New psychological research suggests a significant sex effect for the colour red. This colour might be unique in rendering young women more sexually attractive to men.
The latest study, conducted by two psychologists, Sascha Schwarz and Marie Singer from the Technische Universität Dortmund, and the Bergische Universität Wuppertal, Germany, was partly inspired by previous work which found, for example, that when a woman wore a red T-shirt, men chose to sit closer to her, than a woman wearing blue. Another previous study found women wearing red in a bar were more approached by men.
The latest investigation has recently been published in the Journal of Experimental Social Psychology and the authors focused on the impact of the color red, because this tint appears to have been connected to sexuality for thousands of years.
Archaeological records from Africa apparently reveal that women extensively used red ochre and other red pigments for cosmetic purposes, and as a symbol of their fertility. Even today in parts of Africa women still display red ochre during wedding rituals.

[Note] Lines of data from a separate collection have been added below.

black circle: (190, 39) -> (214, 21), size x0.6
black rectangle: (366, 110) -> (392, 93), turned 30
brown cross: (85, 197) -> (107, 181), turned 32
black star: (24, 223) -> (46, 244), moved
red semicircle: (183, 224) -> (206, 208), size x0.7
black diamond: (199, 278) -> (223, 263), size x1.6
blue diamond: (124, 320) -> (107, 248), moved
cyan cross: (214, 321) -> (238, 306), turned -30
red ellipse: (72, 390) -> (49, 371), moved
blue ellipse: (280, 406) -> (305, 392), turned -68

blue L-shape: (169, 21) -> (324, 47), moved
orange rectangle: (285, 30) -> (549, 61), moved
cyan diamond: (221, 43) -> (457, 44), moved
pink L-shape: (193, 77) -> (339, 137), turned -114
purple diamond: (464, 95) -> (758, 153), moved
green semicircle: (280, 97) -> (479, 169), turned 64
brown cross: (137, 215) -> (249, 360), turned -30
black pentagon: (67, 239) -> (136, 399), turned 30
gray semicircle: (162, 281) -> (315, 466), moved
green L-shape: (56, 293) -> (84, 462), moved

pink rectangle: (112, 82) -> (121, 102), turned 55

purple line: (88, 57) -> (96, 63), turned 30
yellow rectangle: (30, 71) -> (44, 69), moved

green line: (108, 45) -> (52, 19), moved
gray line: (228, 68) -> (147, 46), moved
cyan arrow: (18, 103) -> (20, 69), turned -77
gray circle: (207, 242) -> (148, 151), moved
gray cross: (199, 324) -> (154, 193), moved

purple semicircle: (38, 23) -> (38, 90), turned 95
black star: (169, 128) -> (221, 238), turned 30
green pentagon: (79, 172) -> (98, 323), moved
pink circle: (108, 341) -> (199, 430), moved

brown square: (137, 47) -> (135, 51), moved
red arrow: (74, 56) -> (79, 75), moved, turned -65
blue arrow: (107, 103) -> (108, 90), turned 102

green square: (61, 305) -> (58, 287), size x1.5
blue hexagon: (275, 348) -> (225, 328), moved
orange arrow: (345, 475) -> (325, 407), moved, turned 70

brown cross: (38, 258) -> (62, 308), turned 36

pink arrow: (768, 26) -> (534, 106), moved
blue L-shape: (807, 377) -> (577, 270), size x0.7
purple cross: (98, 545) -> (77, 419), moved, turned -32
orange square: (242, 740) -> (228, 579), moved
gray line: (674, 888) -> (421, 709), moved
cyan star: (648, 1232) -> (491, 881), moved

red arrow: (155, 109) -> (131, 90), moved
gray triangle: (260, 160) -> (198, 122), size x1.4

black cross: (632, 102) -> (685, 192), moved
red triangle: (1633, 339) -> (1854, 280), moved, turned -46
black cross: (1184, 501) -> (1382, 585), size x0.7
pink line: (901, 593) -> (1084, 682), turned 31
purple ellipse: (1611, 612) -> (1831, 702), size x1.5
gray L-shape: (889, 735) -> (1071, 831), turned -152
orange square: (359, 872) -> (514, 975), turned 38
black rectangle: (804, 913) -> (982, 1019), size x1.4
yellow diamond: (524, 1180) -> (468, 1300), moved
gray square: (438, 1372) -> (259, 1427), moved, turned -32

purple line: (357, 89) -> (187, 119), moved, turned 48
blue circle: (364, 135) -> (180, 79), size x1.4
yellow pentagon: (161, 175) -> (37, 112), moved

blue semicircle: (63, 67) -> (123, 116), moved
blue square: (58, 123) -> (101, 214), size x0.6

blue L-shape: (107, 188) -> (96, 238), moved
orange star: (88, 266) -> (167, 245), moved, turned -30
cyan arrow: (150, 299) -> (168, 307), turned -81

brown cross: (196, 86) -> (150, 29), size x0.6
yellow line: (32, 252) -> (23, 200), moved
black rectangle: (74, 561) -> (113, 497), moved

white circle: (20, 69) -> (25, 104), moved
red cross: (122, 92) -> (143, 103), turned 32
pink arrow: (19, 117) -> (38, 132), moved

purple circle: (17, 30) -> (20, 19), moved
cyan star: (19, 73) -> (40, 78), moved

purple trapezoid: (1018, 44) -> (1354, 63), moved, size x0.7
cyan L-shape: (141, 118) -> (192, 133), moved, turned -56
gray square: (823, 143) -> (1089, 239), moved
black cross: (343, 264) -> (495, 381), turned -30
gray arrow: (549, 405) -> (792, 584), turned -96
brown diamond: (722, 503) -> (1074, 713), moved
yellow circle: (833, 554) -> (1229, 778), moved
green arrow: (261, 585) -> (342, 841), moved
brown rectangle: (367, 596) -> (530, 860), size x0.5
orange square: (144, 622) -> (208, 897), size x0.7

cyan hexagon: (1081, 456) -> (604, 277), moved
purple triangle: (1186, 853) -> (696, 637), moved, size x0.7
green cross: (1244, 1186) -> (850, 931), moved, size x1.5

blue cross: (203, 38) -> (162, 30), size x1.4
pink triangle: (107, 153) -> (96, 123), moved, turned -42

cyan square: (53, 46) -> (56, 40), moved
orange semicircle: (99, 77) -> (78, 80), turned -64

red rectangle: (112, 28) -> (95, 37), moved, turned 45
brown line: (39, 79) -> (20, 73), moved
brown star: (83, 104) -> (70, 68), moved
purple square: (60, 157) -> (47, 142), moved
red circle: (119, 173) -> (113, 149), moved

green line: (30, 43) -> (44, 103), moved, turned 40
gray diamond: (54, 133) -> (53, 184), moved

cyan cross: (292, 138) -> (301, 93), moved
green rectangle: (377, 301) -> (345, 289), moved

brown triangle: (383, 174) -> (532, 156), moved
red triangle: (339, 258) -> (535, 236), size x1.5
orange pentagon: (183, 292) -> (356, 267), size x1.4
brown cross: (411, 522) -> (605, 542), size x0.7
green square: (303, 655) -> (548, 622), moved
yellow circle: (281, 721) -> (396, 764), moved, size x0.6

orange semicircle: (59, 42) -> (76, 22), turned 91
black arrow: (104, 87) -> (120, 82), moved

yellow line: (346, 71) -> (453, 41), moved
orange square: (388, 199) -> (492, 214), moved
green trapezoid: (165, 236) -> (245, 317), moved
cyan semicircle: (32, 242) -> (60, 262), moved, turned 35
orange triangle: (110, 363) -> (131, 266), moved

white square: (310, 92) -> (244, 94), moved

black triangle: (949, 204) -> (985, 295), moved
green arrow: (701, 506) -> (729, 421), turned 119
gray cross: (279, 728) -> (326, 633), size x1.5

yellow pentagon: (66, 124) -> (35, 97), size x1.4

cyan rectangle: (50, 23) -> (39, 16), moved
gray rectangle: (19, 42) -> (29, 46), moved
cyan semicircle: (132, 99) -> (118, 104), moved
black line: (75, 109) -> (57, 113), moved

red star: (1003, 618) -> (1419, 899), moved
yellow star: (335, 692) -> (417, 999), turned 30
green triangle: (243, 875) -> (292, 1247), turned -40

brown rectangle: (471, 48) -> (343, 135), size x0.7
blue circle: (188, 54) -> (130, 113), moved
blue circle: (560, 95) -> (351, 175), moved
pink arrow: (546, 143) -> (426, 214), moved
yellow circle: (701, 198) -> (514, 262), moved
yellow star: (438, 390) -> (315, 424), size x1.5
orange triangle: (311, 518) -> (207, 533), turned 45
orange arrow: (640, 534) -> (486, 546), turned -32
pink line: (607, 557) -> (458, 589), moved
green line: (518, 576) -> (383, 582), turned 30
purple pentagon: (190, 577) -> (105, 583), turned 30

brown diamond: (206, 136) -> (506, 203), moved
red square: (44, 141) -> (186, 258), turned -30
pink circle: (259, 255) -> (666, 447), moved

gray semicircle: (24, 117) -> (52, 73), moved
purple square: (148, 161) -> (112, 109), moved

The study entitled, 'Romantic red revisited: Red enhances men's attraction to young, but not menopausal women', contends that even today, red is rated as a very positive colour, because it is associated with love, passion, and warmth.
The study chose to investigate the reaction of men to younger and older women, because it was deciding between two main theories as to why men appear more attracted to women if they wear red.
The ﬁrst theory is that there is a cultural connection between red with romance—for example—red is paired with hearts on Valentine's Day to symbolize romantic affection. There is also an association with sex—in many societies, red signals sexual availability in "red-light" districts.
The second theory is that men are attracted to women wearing red because of our biology, not because of culture. In some female primates, increased sex hormone levels just prior to ovulation, when the female is most likely to conceive should she have intercourse, leads to increased blood ﬂow to the periphery of the body, thereby causing the skin at the genitals and face to become redder.
Male primates appear to become sexually attracted to these outer markers that ovulation is occurring inside females, and so, should mating occur, males have a better chance of passing on their genes to future generations.